Carlos sent his gaze to the horizon, still awed. The women had been right; it was all about using the Light as the most effective weapon. Everything else brought death, hell, and destruction. Never again. Not on his watch. Uriel had come to them with an archangel's promise of twenty-one years. Carlos tore his gaze away from the huge bay window and pristine Appalachian mountainside to settle it on his sleeping children and then his wife.

Twenty-one years ... he couldn't even think that far into the future. Damali seemed to know that as her hand went to his face to gently pet soft caresses against it. The one thing he had learned was to savor every precious moment of life to the fullest. She was his living, breathing joy. This woman whom he'd been blessed by was still alive, had given him life, created life, and given him the ultimate gift. Every dream he'd ever owned she'd made come true--not just his, but had orchestrated the deliverance of the entire team's dreams, too, under seemingly impossible odds. She would always be his first angel. Always.

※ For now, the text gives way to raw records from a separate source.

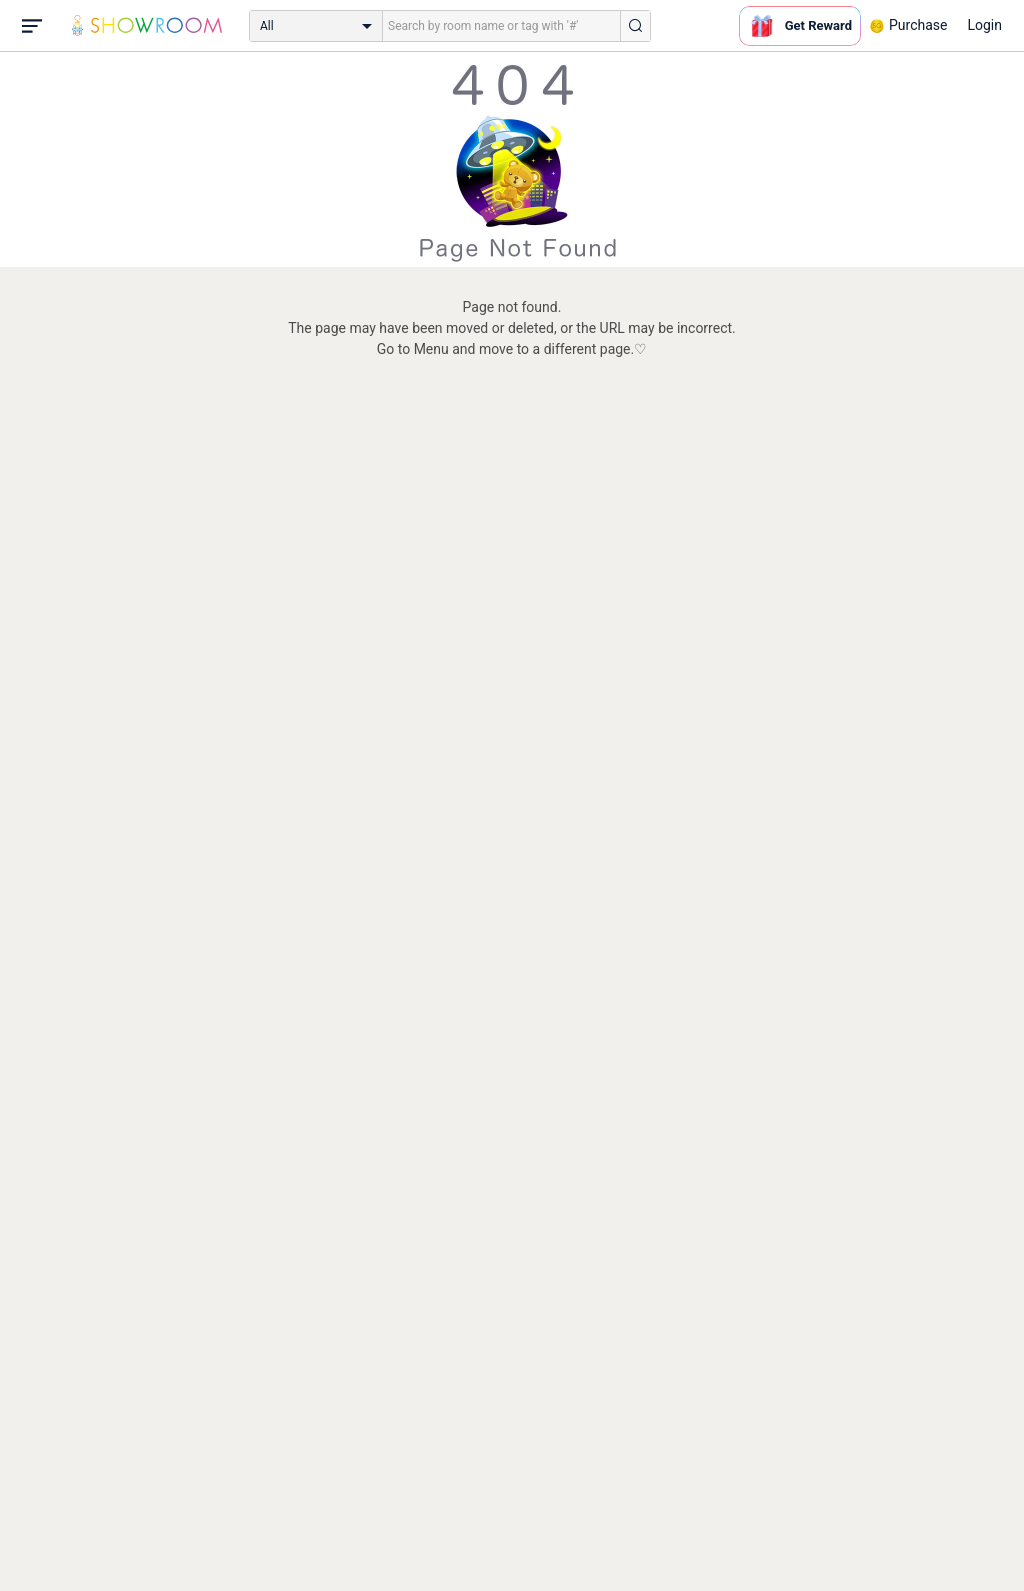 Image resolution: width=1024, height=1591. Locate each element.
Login (984, 25) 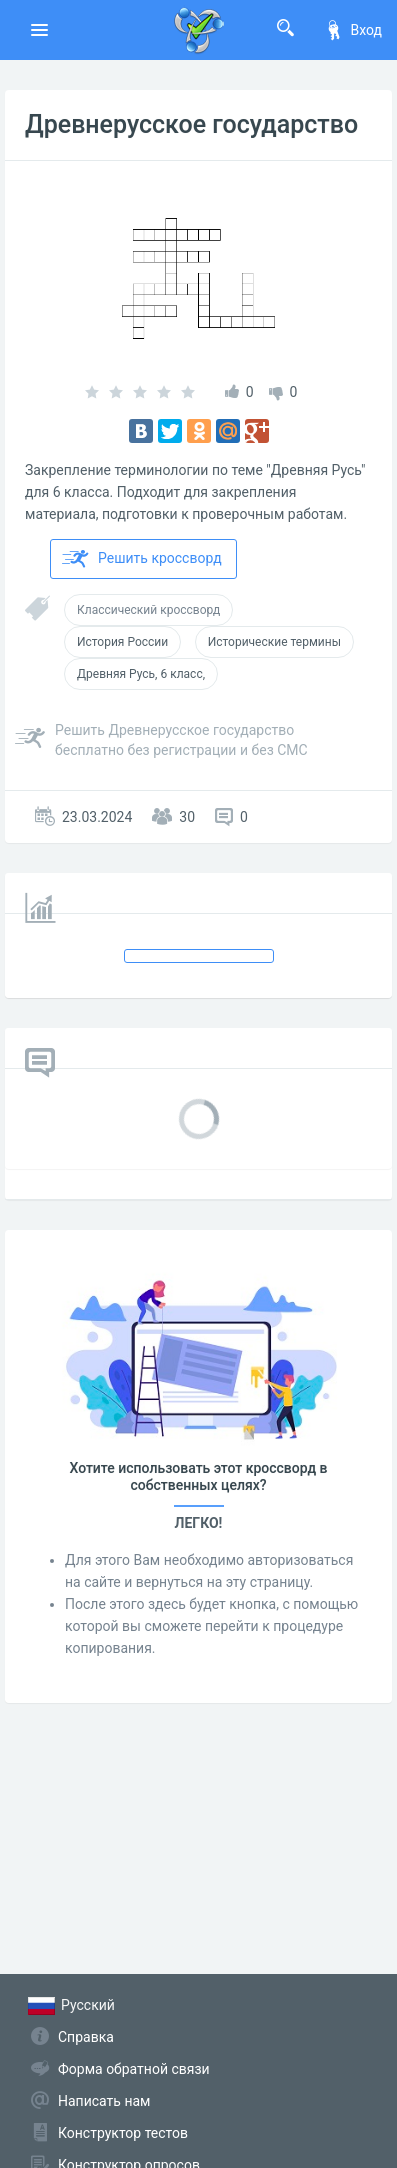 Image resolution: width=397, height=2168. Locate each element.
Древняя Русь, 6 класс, (141, 674)
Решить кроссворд (142, 559)
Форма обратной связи (134, 2069)
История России (122, 642)
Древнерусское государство (191, 124)
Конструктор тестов (123, 2133)
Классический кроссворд (148, 610)
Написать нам (104, 2101)
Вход (353, 30)
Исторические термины (274, 642)
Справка (86, 2037) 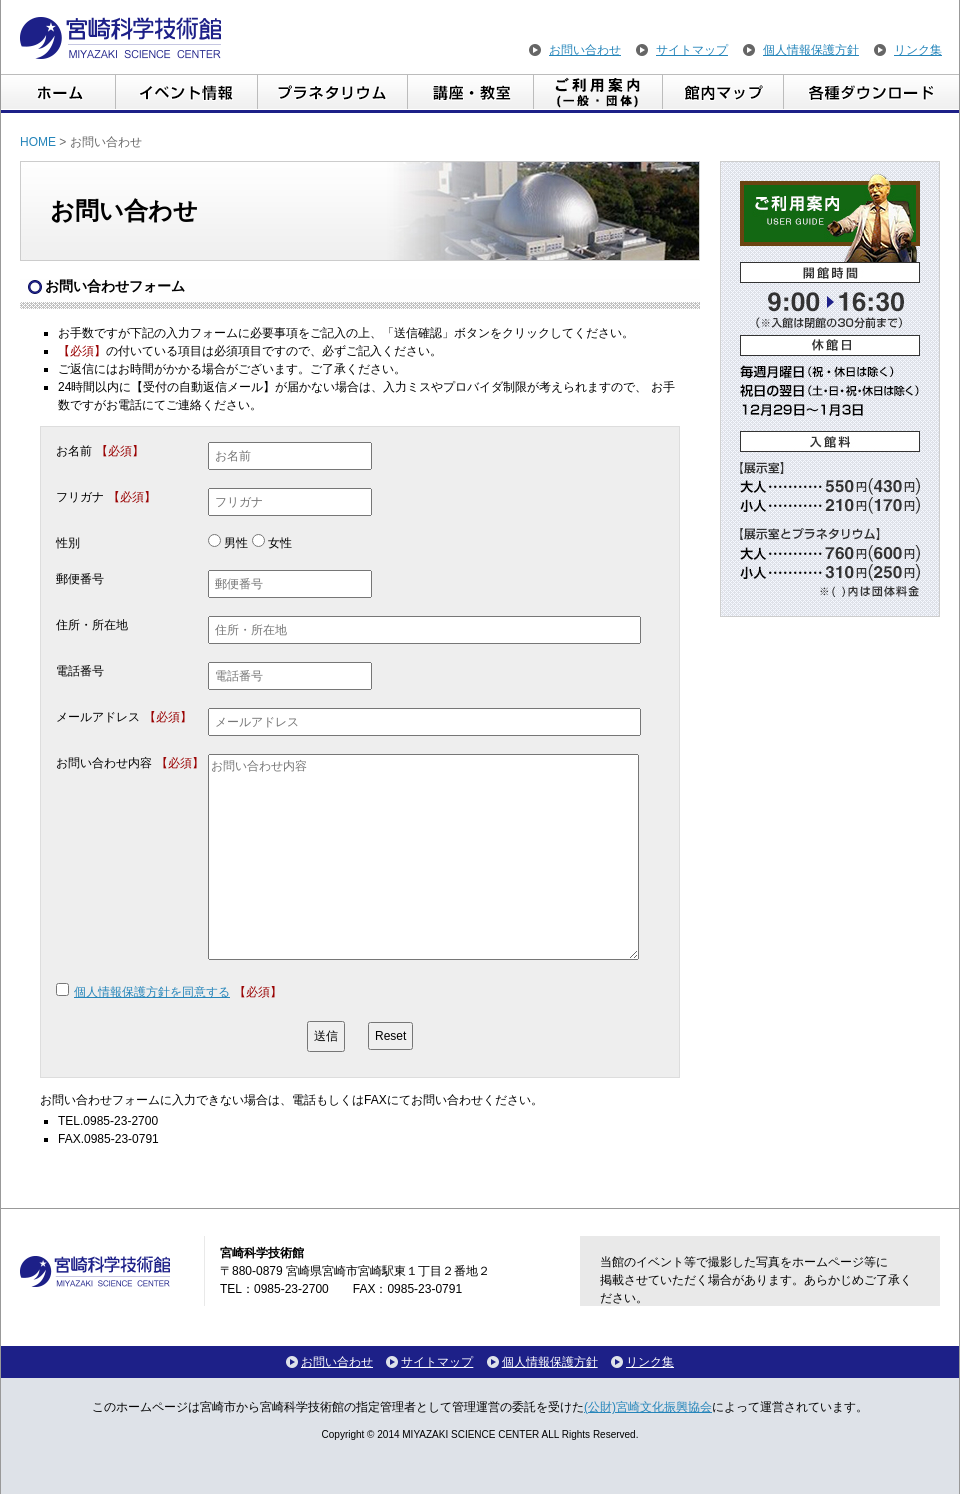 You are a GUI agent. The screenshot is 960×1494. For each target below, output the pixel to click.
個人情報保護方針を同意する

Te amo, he mentally murmured, pulling her closer to him. She smelled so good, felt so good, he'd never get enough of touching her soft skin or feeling the extra swell of her now-swollen breasts against him . . . the kids would have to wait a bit and allow their father to indulge his senses in something truly divine--their mother.

"I love you, too, for letting me get some rest," Damali said in a quiet rush as he began to spill slow kisses down her neck. "Why don't you go eat, baby? I think Delores and Monty made breakfast for everybody with Frank and Stella . . . Mar and 'Bazz have this watch with Richard and Marj; wanna get some grub and then a few hours of sleep before these two are up again?

"I'm not really hungry," Carlos said, tracing Damali's cheek with a finger.

"More tired than hungry," she murmured, leaning up to take his mouth with a quick kiss. "I understand that one . . . c'mon, why don't you go to our room and lie down then. I've got this watch."

"I'm not tired, either," he said, staying her leave for a moment, allowing the pad of his thumb to smooth over her eyebrow and then over the swell of her cheek. "I love you, and I miss my wife."

She smiled as she turned her mouth into his palm and left a gentle kiss there. "And I love you," she whispered as she stared up at him. "But you're gonna have to be real quiet or you'll wake these two up."

"I think I can work that out."

A slow smile spread across Carlos's face as he glanced at their adjoining bedroom door, the babies, and then Damali again. She covered her mouth quickly to stop a belly laugh from tumbling out as he put a shield of Heru over both bassinets and motioned with his head toward their bedroom.